_Records shown_.
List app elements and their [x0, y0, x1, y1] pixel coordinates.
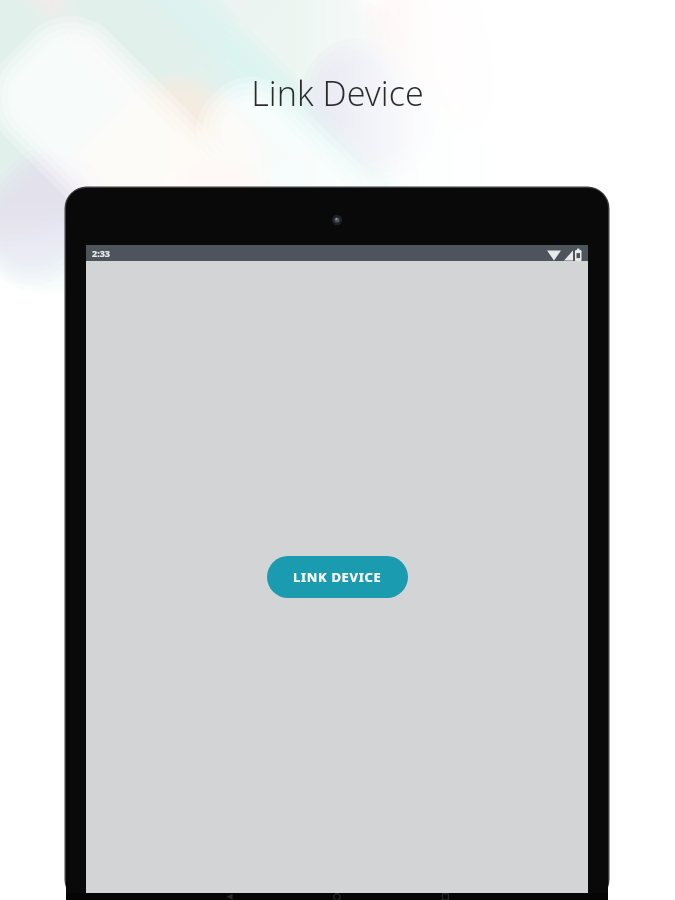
button[interactable]: LINK DEVICE	[267, 556, 408, 598]
staticText: LINK DEVICE	[293, 568, 382, 586]
staticText: 2:33	[92, 247, 110, 259]
staticText: Link Device	[0, 70, 675, 116]
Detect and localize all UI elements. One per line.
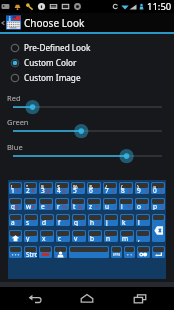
button[interactable]: e [39, 198, 53, 210]
staticText: & [78, 203, 83, 210]
staticText: a [11, 218, 15, 226]
other: Up [1, 21, 5, 25]
button[interactable]: § [39, 182, 53, 194]
staticText: f [58, 218, 61, 226]
button[interactable]: ) [135, 182, 149, 194]
staticText: [ [129, 187, 131, 194]
staticText: & [62, 187, 67, 194]
staticText: 5 [73, 186, 77, 194]
button[interactable]: = [151, 182, 165, 194]
button[interactable]: back [152, 214, 165, 242]
button[interactable]: p [151, 198, 165, 210]
button[interactable]: Custom Color [0, 55, 174, 70]
staticText: - [113, 203, 115, 210]
button[interactable]: dots2 [124, 246, 135, 258]
staticText: 3 [41, 186, 45, 194]
button[interactable]: dd [137, 246, 150, 258]
button[interactable]: / [103, 182, 117, 194]
staticText: " [26, 183, 29, 190]
button[interactable]: Red [0, 92, 174, 117]
button[interactable]: b [88, 230, 102, 242]
button[interactable]: k [120, 214, 134, 226]
button[interactable]: a [9, 214, 22, 226]
staticText: ( [145, 203, 147, 210]
button[interactable]: " [24, 182, 37, 194]
button[interactable]: t [71, 198, 85, 210]
button[interactable]: Back [17, 287, 53, 310]
staticText: i [121, 202, 123, 210]
button[interactable]: ! [9, 182, 22, 194]
button[interactable]: m [120, 230, 134, 242]
button[interactable]: q [9, 198, 22, 210]
staticText: g [74, 218, 78, 226]
staticText: c [58, 234, 62, 242]
staticText: k [122, 218, 126, 226]
button[interactable]: enter [152, 246, 165, 258]
button[interactable]: Custom Image [0, 70, 174, 85]
button[interactable]: Home [69, 287, 105, 310]
button[interactable]: i [119, 198, 133, 210]
staticText: Custom Color [24, 57, 77, 68]
staticText: m [122, 234, 129, 242]
button[interactable]: $ [55, 182, 69, 194]
staticText: q [11, 202, 15, 210]
button[interactable]: n [104, 230, 118, 242]
button[interactable]: person [54, 246, 67, 258]
button[interactable]: w [24, 198, 37, 210]
button[interactable] [69, 246, 109, 258]
staticText: y [26, 234, 30, 242]
staticText: d [42, 218, 46, 226]
button[interactable]: l [136, 214, 150, 226]
staticText: = [153, 183, 157, 190]
staticText: : [66, 219, 68, 226]
button[interactable]: Strg [24, 246, 37, 258]
staticText: ! [18, 219, 20, 226]
staticText: % [62, 203, 67, 210]
button[interactable]: d [40, 214, 54, 226]
staticText: ; [82, 219, 84, 226]
staticText: 11:50 [147, 0, 172, 13]
button[interactable]: f [56, 214, 70, 226]
button[interactable]: shift [9, 230, 22, 242]
button[interactable]: Recents [122, 287, 158, 310]
button[interactable]: c [56, 230, 70, 242]
staticText: w [26, 202, 32, 210]
button[interactable]: y [24, 230, 38, 242]
staticText: s [26, 218, 30, 226]
staticText: Red [7, 93, 21, 103]
button[interactable]: g [72, 214, 86, 226]
staticText: * [16, 187, 20, 194]
staticText: z [89, 202, 93, 210]
button[interactable]: % [71, 182, 85, 194]
staticText: € [47, 203, 51, 210]
button[interactable]: h [88, 214, 102, 226]
button[interactable]: Blue [0, 141, 174, 166]
staticText: ' [50, 219, 52, 226]
button[interactable]: r [55, 198, 69, 210]
button[interactable]: s [24, 214, 38, 226]
button[interactable]: , [136, 230, 150, 242]
staticText: t [73, 202, 76, 210]
button[interactable]: z [87, 198, 101, 210]
button[interactable]: x [40, 230, 54, 242]
button[interactable]: Up [0, 13, 174, 32]
button[interactable]: kbd [111, 246, 122, 258]
button[interactable]: ( [119, 182, 133, 194]
staticText: @ [14, 203, 20, 210]
button[interactable]: u [103, 198, 117, 210]
staticText: r [57, 202, 60, 210]
button[interactable]: & [87, 182, 101, 194]
staticText: l [138, 218, 140, 226]
other: back [152, 219, 165, 242]
button[interactable]: v [72, 230, 86, 242]
staticText: h [90, 218, 95, 226]
button[interactable]: alt [39, 246, 52, 258]
button[interactable]: Green [0, 116, 174, 141]
staticText: 8 [121, 186, 125, 194]
button[interactable]: o [135, 198, 149, 210]
button[interactable]: dots [9, 246, 22, 258]
button[interactable]: j [104, 214, 118, 226]
staticText: $ [57, 183, 61, 190]
button[interactable]: Pre-Defined Look [0, 40, 174, 55]
staticText: b [90, 234, 94, 242]
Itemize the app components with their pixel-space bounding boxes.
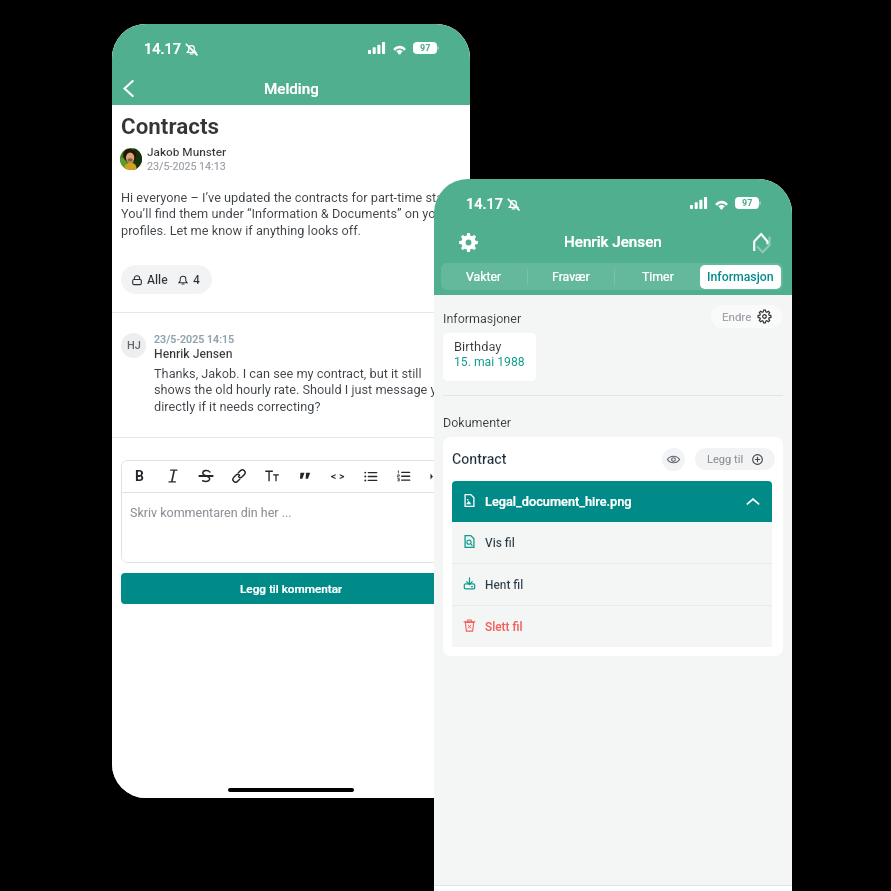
staticText: 4 [193, 273, 200, 287]
button[interactable]: Settings [454, 228, 482, 256]
button[interactable] [189, 461, 222, 491]
staticText: Vakter [466, 270, 502, 284]
staticText: Alle [147, 273, 168, 287]
staticText: HJ [127, 339, 141, 352]
staticText: Endre [722, 310, 752, 323]
button[interactable]: Endre [711, 305, 782, 328]
staticText: Contracts [121, 113, 219, 139]
staticText: Dokumenter [443, 415, 512, 430]
staticText: < > [331, 470, 345, 482]
button[interactable]: Fravær [528, 263, 614, 290]
button[interactable]: Timer [615, 263, 701, 290]
staticText: Legal_document_hire.png [485, 494, 632, 509]
button[interactable] [255, 461, 288, 491]
button[interactable]: Legg til kommentar [121, 573, 461, 604]
staticText: 97 [420, 43, 431, 54]
button[interactable] [420, 461, 453, 491]
staticText: Legg til [707, 453, 744, 466]
staticText: Hi everyone – I’ve updated the contracts… [121, 190, 465, 238]
staticText: Timer [642, 270, 674, 284]
button[interactable]: Hent fil [452, 564, 772, 605]
staticText: Informasjon [707, 270, 774, 284]
staticText: Fravær [552, 270, 590, 284]
staticText: Melding [264, 80, 319, 98]
staticText: 23/5-2025 14:15 [154, 333, 235, 346]
staticText: Thanks, Jakob. I can see my contract, bu… [154, 366, 454, 414]
button[interactable]: Legal_document_hire.png [452, 481, 772, 522]
button[interactable] [354, 461, 387, 491]
staticText: Vis fil [485, 536, 515, 550]
staticText: Jakob Munster [147, 145, 227, 159]
button[interactable] [222, 461, 255, 491]
button[interactable]: Alle [121, 265, 212, 294]
button[interactable]: Birthday [443, 333, 536, 381]
button[interactable]: < > [321, 461, 354, 491]
button[interactable] [156, 461, 189, 491]
staticText: Skriv kommentaren din her ... [130, 505, 292, 520]
staticText: Hent fil [485, 578, 524, 592]
button[interactable]: Back [112, 73, 145, 103]
button[interactable]: B [123, 461, 156, 491]
button[interactable]: Slett fil [452, 606, 772, 647]
button[interactable]: Preview [662, 448, 685, 471]
staticText: 15. mai 1988 [454, 355, 525, 369]
staticText: Birthday [454, 339, 502, 354]
staticText: Legg til kommentar [240, 582, 343, 596]
staticText: 14.17 [466, 196, 503, 213]
button[interactable]: Legg til [695, 448, 775, 470]
button[interactable]: Vakter [441, 263, 527, 290]
staticText: 97 [742, 198, 753, 209]
button[interactable]: Informasjon [700, 265, 781, 289]
staticText: Henrik Jensen [564, 233, 662, 251]
button[interactable]: App logo [746, 228, 774, 256]
button[interactable] [387, 461, 420, 491]
button[interactable]: Vis fil [452, 522, 772, 563]
staticText: 14.17 [144, 41, 181, 58]
staticText: 23/5-2025 14:13 [147, 160, 226, 173]
staticText: Slett fil [485, 620, 523, 634]
staticText: Informasjoner [443, 311, 522, 326]
staticText: Contract [452, 451, 507, 468]
button[interactable] [288, 461, 321, 491]
staticText: B [135, 468, 144, 484]
staticText: Henrik Jensen [154, 347, 233, 361]
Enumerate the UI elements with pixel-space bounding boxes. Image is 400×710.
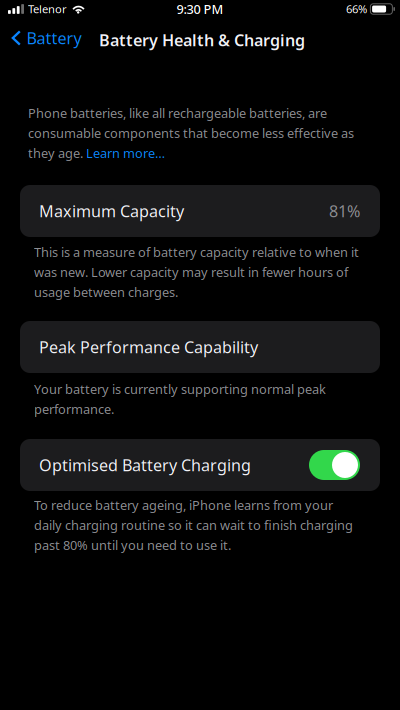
staticText: This is a measure of battery capacity re… — [34, 243, 359, 261]
staticText: To reduce battery ageing, iPhone learns … — [34, 496, 333, 514]
staticText: 81% — [329, 200, 360, 222]
staticText: Phone batteries, like all rechargeable b… — [28, 104, 327, 122]
staticText: Optimised Battery Charging — [39, 454, 251, 476]
button[interactable]: Peak Performance Capability — [20, 321, 380, 373]
staticText: past 80% until you need to use it. — [34, 536, 231, 554]
button[interactable]: Maximum Capacity — [20, 185, 380, 237]
staticText: 9:30 PM — [176, 0, 224, 18]
staticText: Peak Performance Capability — [39, 336, 258, 358]
button[interactable]: Learn more… — [86, 144, 165, 162]
staticText: daily charging routine so it can wait to… — [34, 516, 353, 534]
staticText: was new. Lower capacity may result in fe… — [34, 263, 348, 281]
staticText: 66% — [346, 1, 367, 17]
staticText: Telenor — [28, 1, 67, 17]
staticText: Maximum Capacity — [39, 200, 184, 222]
staticText: performance. — [34, 400, 114, 418]
button[interactable]: Battery — [0, 20, 90, 56]
staticText: Battery — [26, 27, 82, 49]
staticText: Learn more… — [86, 144, 165, 162]
button[interactable]: Optimised Battery Charging — [309, 450, 360, 480]
staticText: consumable components that become less e… — [28, 124, 354, 142]
staticText: usage between charges. — [34, 283, 178, 301]
staticText: Your battery is currently supporting nor… — [34, 380, 326, 398]
staticText: they age. — [28, 144, 86, 162]
staticText: Battery Health & Charging — [99, 29, 305, 51]
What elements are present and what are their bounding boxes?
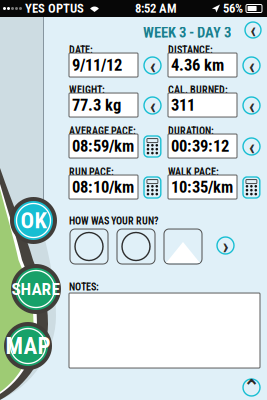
button[interactable]: SHARE [11, 264, 61, 314]
staticText: SHARE [12, 279, 60, 299]
staticText: DATE: [69, 44, 93, 56]
staticText: ‹ [248, 52, 254, 79]
staticText: ‹ [250, 18, 256, 42]
staticText: 4.36 km [171, 55, 224, 75]
staticText: ‹ [248, 133, 254, 160]
staticText: 00:39:12 [171, 136, 229, 156]
button[interactable]: 77.3 kg [69, 93, 138, 117]
button[interactable]: 00:39:12 [168, 134, 237, 158]
staticText: WEEK 3 - DAY 3 [143, 24, 231, 41]
button[interactable]: Mood option [70, 229, 108, 264]
staticText: 77.3 kg [72, 95, 121, 115]
staticText: 9/11/12 [72, 55, 122, 75]
button[interactable]: 4.36 km [168, 53, 237, 77]
staticText: ‹ [150, 52, 156, 79]
button[interactable]: 10:35/km [168, 175, 237, 199]
button[interactable]: 311 [168, 93, 237, 117]
button[interactable]: Edit [144, 97, 161, 114]
button[interactable] [69, 293, 260, 368]
staticText: NOTES: [69, 281, 99, 293]
staticText: › [222, 232, 228, 259]
button[interactable]: Edit [245, 22, 261, 38]
button[interactable]: Calculator [144, 177, 161, 198]
staticText: RUN PACE: [69, 166, 114, 178]
staticText: ‹ [150, 92, 156, 119]
staticText: HOW WAS YOUR RUN? [69, 215, 159, 227]
button[interactable]: Edit [243, 379, 260, 396]
staticText: ‹ [248, 92, 254, 119]
button[interactable]: Edit [243, 57, 260, 74]
button[interactable]: Edit [243, 138, 260, 155]
staticText: OK [20, 207, 46, 234]
staticText: DURATION: [168, 125, 214, 137]
staticText: YES OPTUS [25, 1, 84, 16]
staticText: ⌃ [243, 374, 260, 400]
staticText: 08:59/km [72, 136, 134, 156]
staticText: WALK PACE: [168, 166, 219, 178]
staticText: 08:10/km [72, 177, 134, 197]
staticText: CAL. BURNED: [168, 84, 228, 96]
button[interactable]: Calculator [243, 177, 260, 198]
staticText: AVERAGE PACE: [69, 125, 136, 137]
button[interactable]: OK [10, 197, 57, 244]
staticText: 8:52 AM [135, 1, 177, 16]
staticText: 10:35/km [171, 177, 233, 197]
staticText: MAP [6, 332, 50, 360]
staticText: WEIGHT: [69, 84, 105, 96]
button[interactable]: Edit [144, 57, 161, 74]
button[interactable]: MAP [4, 322, 52, 370]
button[interactable]: Mood option [117, 229, 155, 264]
button[interactable]: Calculator [144, 136, 161, 157]
button[interactable]: 08:59/km [69, 134, 138, 158]
button[interactable]: Mood option [164, 229, 202, 264]
button[interactable]: Edit [243, 97, 260, 114]
button[interactable]: 9/11/12 [69, 53, 138, 77]
staticText: DISTANCE: [168, 44, 213, 56]
staticText: 311 [171, 95, 195, 115]
button[interactable]: 08:10/km [69, 175, 138, 199]
staticText: 56% [223, 1, 243, 16]
button[interactable]: Edit [217, 237, 234, 254]
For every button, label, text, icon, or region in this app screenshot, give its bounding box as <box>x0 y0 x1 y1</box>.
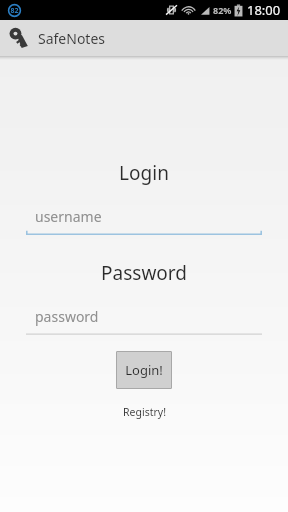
staticText: Password <box>101 260 187 286</box>
staticText: 82% <box>213 4 232 16</box>
staticText: Registry! <box>123 405 166 419</box>
button[interactable]: Password input <box>26 304 262 338</box>
staticText: username <box>35 207 102 226</box>
button[interactable]: Registry! <box>113 403 176 421</box>
staticText: Login! <box>125 361 163 379</box>
staticText: SafeNotes <box>38 29 106 48</box>
staticText: Login <box>119 160 169 186</box>
button[interactable]: Username input <box>26 204 262 238</box>
staticText: password <box>35 307 99 326</box>
staticText: 18:00 <box>247 1 281 19</box>
other: SafeNotes app icon <box>8 27 30 49</box>
button[interactable]: Login! <box>116 351 172 389</box>
staticText: 82 <box>10 6 19 16</box>
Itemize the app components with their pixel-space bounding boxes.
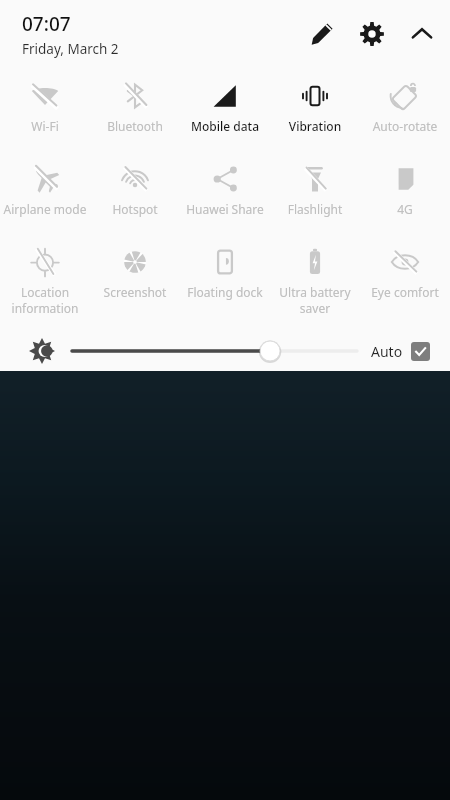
staticText: Location information [0, 284, 90, 316]
staticText: Flashlight [270, 201, 360, 217]
staticText: Screenshot [90, 284, 180, 300]
button[interactable]: Settings [352, 14, 392, 54]
staticText: Bluetooth [90, 118, 180, 134]
button[interactable]: Huawei Share [180, 157, 270, 240]
staticText: Auto-rotate [360, 118, 450, 134]
button[interactable]: Floating dock [180, 240, 270, 328]
button[interactable]: Auto [371, 342, 430, 361]
button[interactable]: Edit [302, 14, 342, 54]
button[interactable]: Location information [0, 240, 90, 328]
button[interactable]: Screenshot [90, 240, 180, 328]
button[interactable]: Hotspot [90, 157, 180, 240]
button[interactable]: Ultra battery saver [270, 240, 360, 328]
staticText: Mobile data [180, 118, 270, 134]
staticText: Auto [371, 342, 403, 361]
button[interactable]: Auto-rotate [360, 74, 450, 157]
staticText: Huawei Share [180, 201, 270, 217]
button[interactable]: Collapse [402, 14, 442, 54]
staticText: Friday, March 2 [22, 40, 119, 58]
button[interactable]: Vibration [270, 74, 360, 157]
staticText: Floating dock [180, 284, 270, 300]
button[interactable]: Wi-Fi [0, 74, 90, 157]
button[interactable]: Brightness [26, 335, 58, 367]
button[interactable]: Eye comfort [360, 240, 450, 328]
button[interactable]: Brightness slider [72, 335, 357, 367]
staticText: Vibration [270, 118, 360, 134]
staticText: Airplane mode [0, 201, 90, 217]
staticText: Wi-Fi [0, 118, 90, 134]
staticText: 4G [360, 201, 450, 217]
staticText: Ultra battery saver [270, 284, 360, 316]
button[interactable]: 4G [360, 157, 450, 240]
staticText: 07:07 [22, 11, 71, 37]
staticText: Hotspot [90, 201, 180, 217]
button[interactable]: Flashlight [270, 157, 360, 240]
button[interactable]: Airplane mode [0, 157, 90, 240]
button[interactable]: Bluetooth [90, 74, 180, 157]
button[interactable]: Mobile data [180, 74, 270, 157]
staticText: Eye comfort [360, 284, 450, 300]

_What needs to be done_.
The count of lines above that contain "boxes" is all that should be given.

_Solution to this exercise_.
4